Badge Any RSS Feed With Yahoo! Pipes. Smart hack from Kent Brewster. Uses Yahoo! Pipes’ JSON output plus a few lines of JavaScript to create a badge from any RSS feed. # 16th February 2007, 8:21 am

Apache Solr 1.1. Solr is the search Web Service built on top of Lucene. The latest release introduces JSON, Python and Ruby response formats in addition to XML. # 13th January 2007, 1:16 am

Why doesn’t Python have more data format readers in the stdlib? I for one would love to see simplejson included in the standard library, with or without a C implementation. # 8th January 2007, 1:03 am

2006

Seems easy to me; if you want to serialize a data structure that’s not too text-heavy and all you want is for the receiver to get the same data structure with minimal effort, and you trust the other end to get the i18n right, JSON is hunky-dory.
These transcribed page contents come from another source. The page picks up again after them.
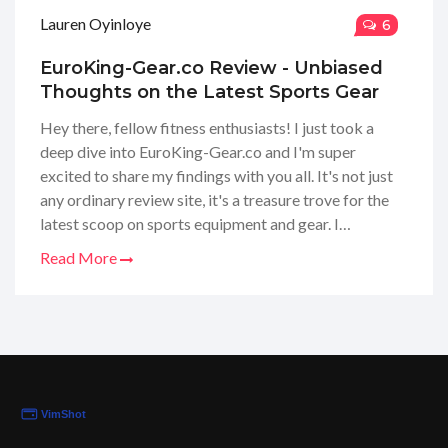
Lauren Oyinloye
6
EuroKing-Gear.co Review - Unbiased
Thoughts on the Latest Sports Gear
Hey there, fellow fitness enthusiasts! I just took a
deep dive into EuroKing-Gear.co and I'm super
excited to share my findings with you all. It's not just
any ordinary review site, it's a treasure trove for the
latest scoop on sports equipment and gear. I
navigated through their extensive product reviews
Read More
and, let me tell you, it's like having a personal guide to
the fitness world. So stick around, because I've got all
the juicy details and honest opinions to help you make
the best choices for your sporting needs.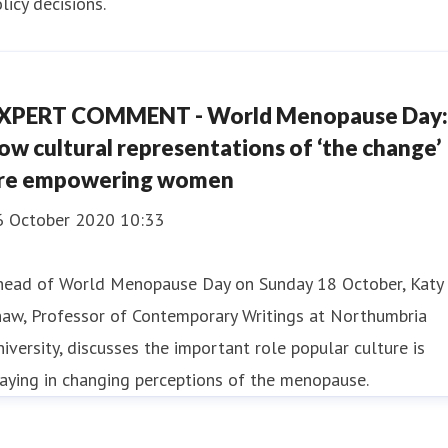
licy decisions.
XPERT COMMENT - World Menopause Day:
ow cultural representations of ‘the change’
re empowering women
6 October 2020 10:33
head of World Menopause Day on Sunday 18 October, Katy
haw, Professor of Contemporary Writings at Northumbria
iversity, discusses the important role popular culture is
aying in changing perceptions of the menopause.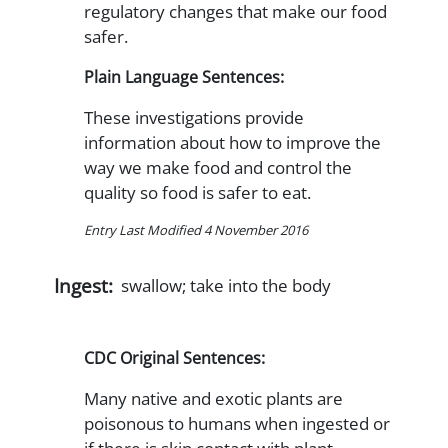
regulatory changes that make our food
safer.
Plain Language Sentences:
These investigations provide
information about how to improve the
way we make food and control the
quality so food is safer to eat.
Entry Last Modified 4 November 2016
Ingest:
swallow; take into the body
CDC Original Sentences:
Many native and exotic plants are
poisonous to humans when ingested or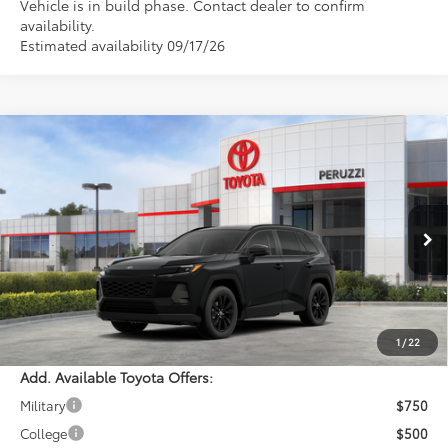
Vehicle is in build phase. Contact dealer to confirm
availability.
Estimated availability 09/17/26
Compare Vehicle
WINDOW STICKER
$41,074
2026
Toyota RAV4
XLE Premium
PERUZZI PRICE:
VIN:
2T36CRAV7TC033627
Stock:
260723
Model:
4444
Less
Ext.
Int.
In Stock
Total SRP:
$40,584
Documentation Fee:
+$490
Adjusted Price:
$41,074
1
/
22
Add. Available Toyota Offers:
Military
$750
College
$500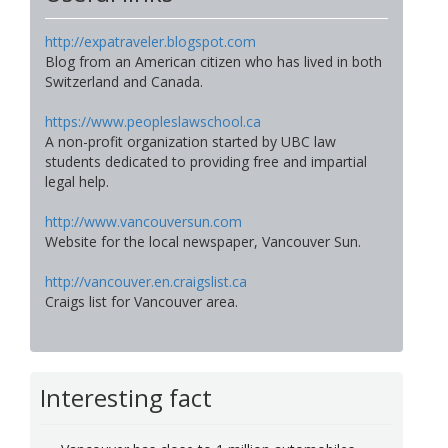
http://expatraveler.blogspot.com
Blog from an American citizen who has lived in both
Switzerland and Canada.
https://www.peopleslawschool.ca
A non-profit organization started by UBC law
students dedicated to providing free and impartial
legal help.
http://www.vancouversun.com
Website for the local newspaper, Vancouver Sun.
http://vancouver.en.craigslist.ca
Craigs list for Vancouver area.
Interesting fact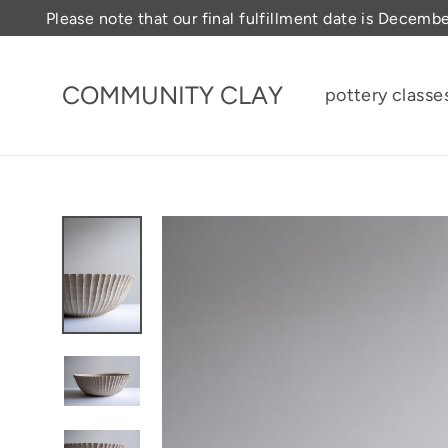
Skip
Please note that our final fulfillment date is Decemb
to
content
COMMUNITY CLAY
pottery classe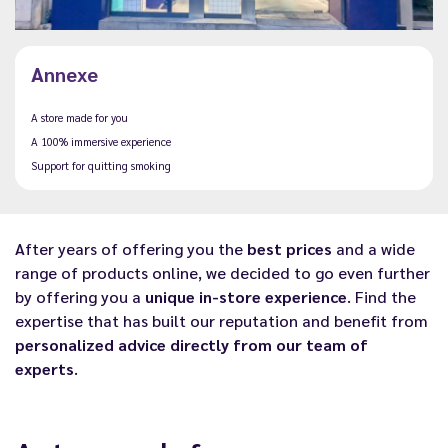
Annexe
A store made for you
A 100% immersive experience
Support for quitting smoking
After years of offering you the
best prices
and a wide
range of products online, we decided to go even further
by offering you a
unique in-store experience
. Find the
expertise that has built our reputation and benefit from
personalized advice directly from our team of
experts
.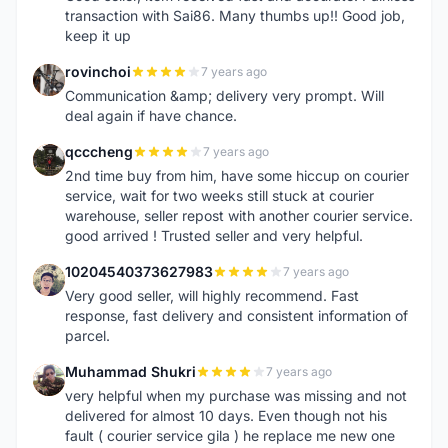
transaction with Sai86. Many thumbs up!! Good job,
keep it up
rovinchoi
7 years ago
R
Communication &amp; delivery very prompt. Will
deal again if have chance.
qcccheng
7 years ago
Q
2nd time buy from him, have some hiccup on courier
service, wait for two weeks still stuck at courier
warehouse, seller repost with another courier service.
good arrived ! Trusted seller and very helpful.
10204540373627983
7 years ago
1
Very good seller, will highly recommend. Fast
response, fast delivery and consistent information of
parcel.
Muhammad Shukri
7 years ago
M
very helpful when my purchase was missing and not
delivered for almost 10 days. Even though not his
fault ( courier service gila ) he replace me new one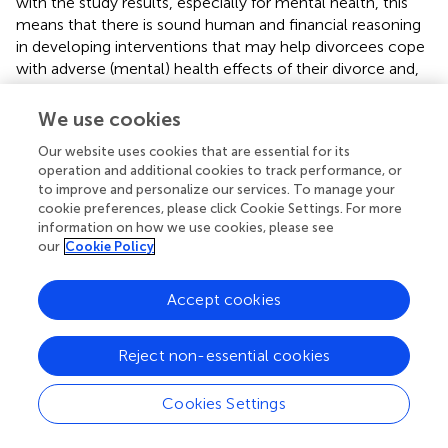
with the study results, especially for mental health, this
means that there is sound human and financial reasoning
in developing interventions that may help divorcees cope
with adverse (mental) health effects of their divorce and,
that among many divorcees, the need for help may be
especially pronounced immediate following their divorce.
We use cookies
Pertaining to research question 2 and the study
Our website uses cookies that are essential for its
hypothesis, it was found that for men, lower age and
operation and additional cookies to track performance, or
to improve and personalize our services. To manage your
higher income added to the prediction of better physical
cookie preferences, please click Cookie Settings. For more
health. Among women, higher income, fewer previous
information on how we use cookies, please see
divorces, new partner status, and lower levels of divorce
our
Cookie Policy
conflict added to the prediction of better physical health.
For mental health, among men, it was found that more
Accept cookies
children, more previous divorces, participant divorce
initiation, new partner status, and lower levels of divorce
conflict added to the prediction of better mental health,
Reject non-essential cookies
while for women, higher income, participant divorce
initiation, new partner status, and lower levels of divorce
Cookies Settings
conflict were found to add to better mental health.
Moreover, our study hypothesis that divorce conflict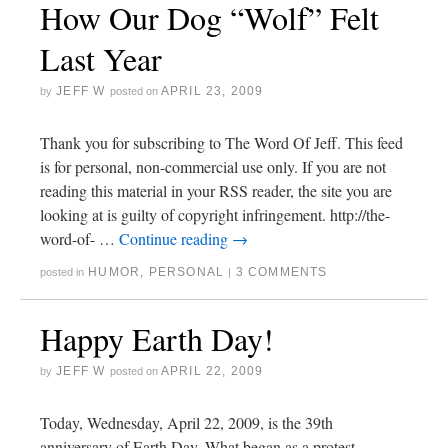
How Our Dog “Wolf” Felt
Last Year
JEFF W
APRIL 23, 2009
by
posted on
Thank you for subscribing to The Word Of Jeff. This feed
is for personal, non-commercial use only. If you are not
reading this material in your RSS reader, the site you are
looking at is guilty of copyright infringement. http://the-
word-of- …
Continue reading
→
HUMOR
,
PERSONAL
3 COMMENTS
posted in
|
Happy Earth Day!
JEFF W
APRIL 22, 2009
by
posted on
Today, Wednesday, April 22, 2009, is the 39th
anniversary of Earth Day. What began as a protest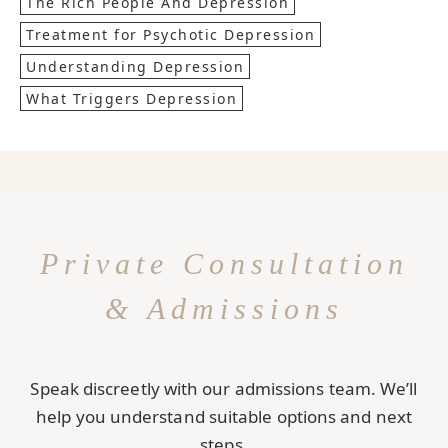
The Rich People And Depression
Treatment for Psychotic Depression
Understanding Depression
What Triggers Depression
Private Consultation
& Admissions
Speak discreetly with our admissions team. We’ll
help you understand suitable options and next
steps.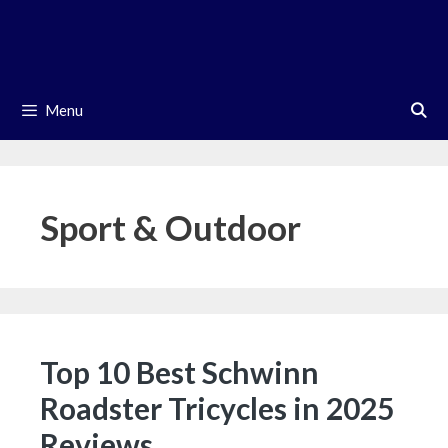
Skip
to
content
Menu
Sport & Outdoor
Top 10 Best Schwinn
Roadster Tricycles in 2025
Reviews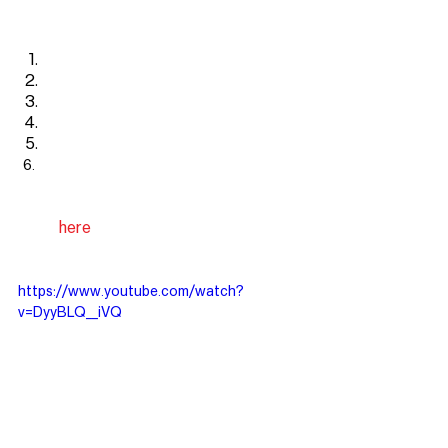
Here is the process
Find
Fund
Fix
Fill
Freedom
See the overview video below or 
check out our podcast that covers this 
topic
here
!
https://www.youtube.com/watch?
v=DyyBLQ__iVQ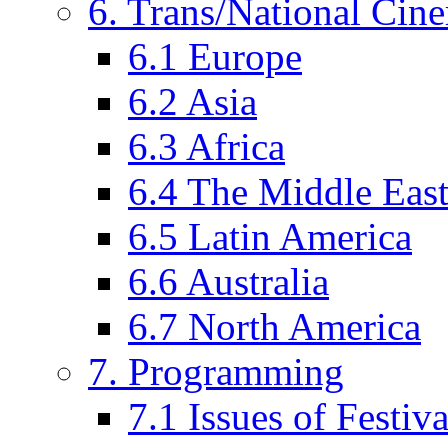
6. Trans/National Cin
6.1 Europe
6.2 Asia
6.3 Africa
6.4 The Middle Eas
6.5 Latin America
6.6 Australia
6.7 North America
7. Programming
7.1 Issues of Festi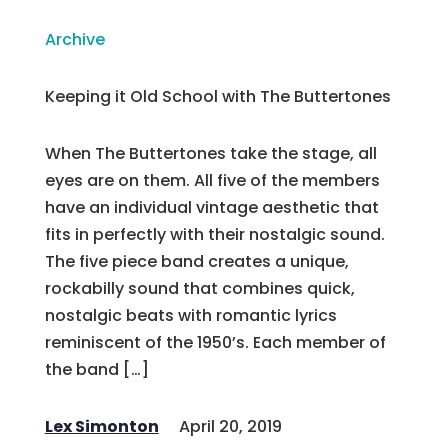
Archive
Keeping it Old School with The Buttertones
When The Buttertones take the stage, all
eyes are on them. All five of the members
have an individual vintage aesthetic that
fits in perfectly with their nostalgic sound.
The five piece band creates a unique,
rockabilly sound that combines quick,
nostalgic beats with romantic lyrics
reminiscent of the 1950’s. Each member of
the band […]
Lex Simonton
April 20, 2019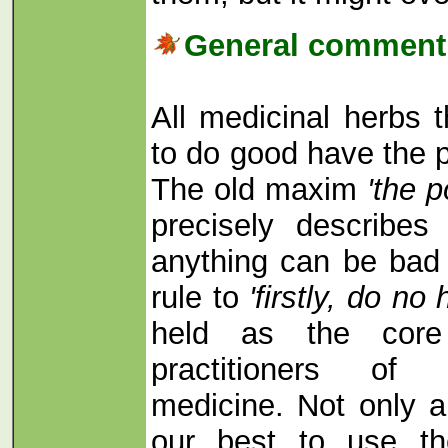
General comment 
All medicinal herbs 
to do good have the p
The old maxim
'the p
precisely describe
anything can be bad 
rule to
'firstly, do no
held as the core 
practitioners of t
medicine. Not only a
our best to use th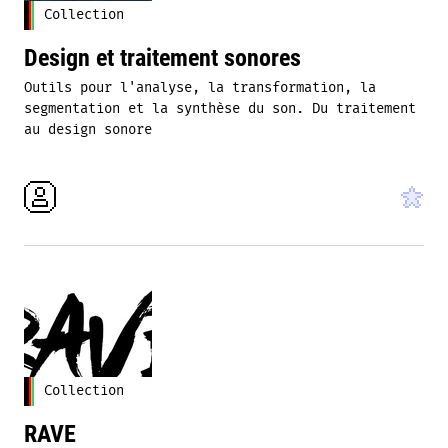
Collection
Design et traitement sonores
Outils pour l'analyse, la transformation, la
segmentation et la synthèse du son. Du traitement
au design sonore
Collection
RAVE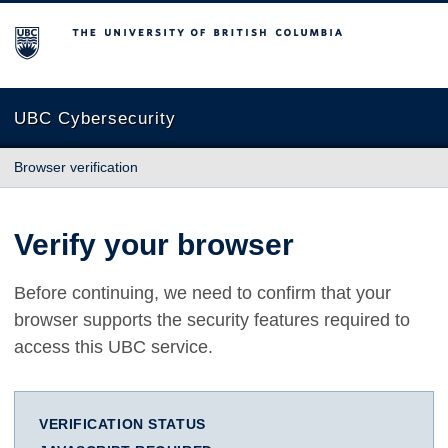
The University of British Columbia
UBC Cybersecurity
Browser verification
Verify your browser
Before continuing, we need to confirm that your
browser supports the security features required to
access this UBC service.
VERIFICATION STATUS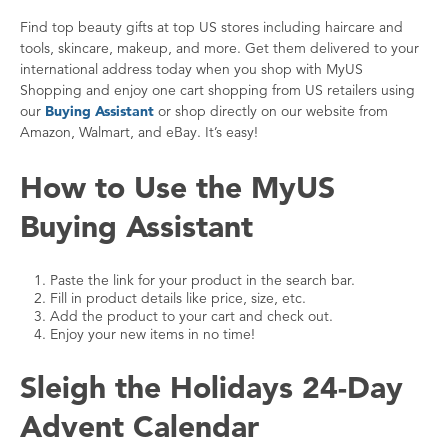
Find top beauty gifts at top US stores including haircare and
tools, skincare, makeup, and more. Get them delivered to your
international address today when you shop with MyUS
Shopping and enjoy one cart shopping from US retailers using
our
Buying Assistant
or shop directly on our website from
Amazon, Walmart, and eBay. It’s easy!
How to Use the MyUS
Buying Assistant
Paste the link for your product in the search bar.
Fill in product details like price, size, etc.
Add the product to your cart and check out.
Enjoy your new items in no time!
Sleigh the Holidays 24-Day
Advent Calendar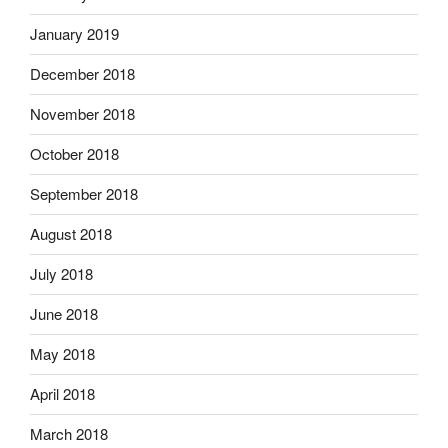
January 2019
December 2018
November 2018
October 2018
September 2018
August 2018
July 2018
June 2018
May 2018
April 2018
March 2018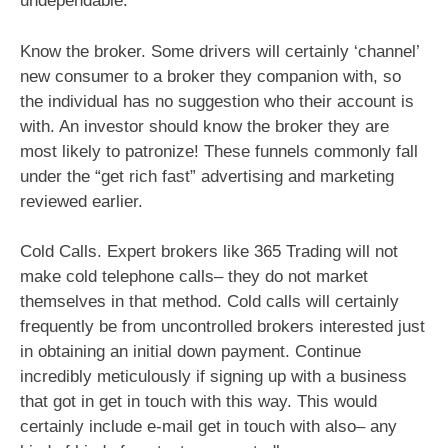
undependable.
Know the broker. Some drivers will certainly ‘channel’
new consumer to a broker they companion with, so
the individual has no suggestion who their account is
with. An investor should know the broker they are
most likely to patronize! These funnels commonly fall
under the “get rich fast” advertising and marketing
reviewed earlier.
Cold Calls. Expert brokers like 365 Trading will not
make cold telephone calls– they do not market
themselves in that method. Cold calls will certainly
frequently be from uncontrolled brokers interested just
in obtaining an initial down payment. Continue
incredibly meticulously if signing up with a business
that got in get in touch with this way. This would
certainly include e-mail get in touch with also– any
Tim Bray # 22nd December 2006, 12:47 am

Javascript character set screw-ups (via) Some browsers treat JavaScript files as having the same content-type as the page from which they are linked. This could cause problems with UTF-8 encoded JSON; the workaround is serving up ASCII with unicode escape sequences. # 21st December 2006, 3:20 pm

The good thing about reinventing the wheel is that you can get a round one.